Vom Standpunkt der Psychoanalyse aus gesehen, findet der Begriff Selbstwert im Narzissmuskonzept nach Mentzos (1997, 53) seinen Niederschlag, der sich auf Kohut (1979) bezieht: „So ist [. . .] die narzißtische Homöostase (die Regulation des Selbstwertgefühls) sehr stark von der narzißtischen Zufuhr, also von den Objekten abhängig. Dies gilt auch für den psychologisch gesunden Erwachsenen, der ,weiterhin die Spiegelung durch Selbstobjekte (um genau zu sein: durch die Selbstobjekt-Aspekte seiner Liebesobjekte) braucht‘ [. . .]" Spitz und Mahler hatten den Fokus in diesem Zusammenhang auf den primären Narzissmus gelegt und sprechen von dem passiven, undifferenzierten Säugling, der hauptsächlich mit seinen inneren Zuständen nach dem Lust-Unlustprinzip beschäftigt sei. Sie hatten noch keine differenzierten Beobachtungskriterien entwickeln können, wie dies heute in der modernen Säuglingsforschung der Fall ist.
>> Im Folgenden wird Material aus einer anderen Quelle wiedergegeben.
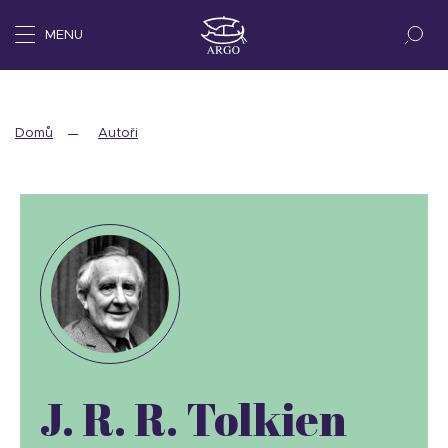
MENU
Domů
Autoři
J. R. R. Tolkien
Ihre Erkenntnisse finden nicht zuletzt ihren Niederschlag in den Erziehungsmaximen ganzer Generationen, ist doch das psychoanalytische Schrifttum seit Freud durchzogen von der Annahme, dass der Mensch erst durch Frustration und Versagung den Blick für die Realität entwickele. So müsse schon der Säugling in der Situation des primären Narzissmus verharren, wenn er auf jede Triebspannung Befriedigung erfahre, und sei daher später nicht motiviert, die Realität wahrzunehmen. Derartige Annahmen sind nach heutigen Erkenntnissen fragwürdig geworden und nicht mehr haltbar.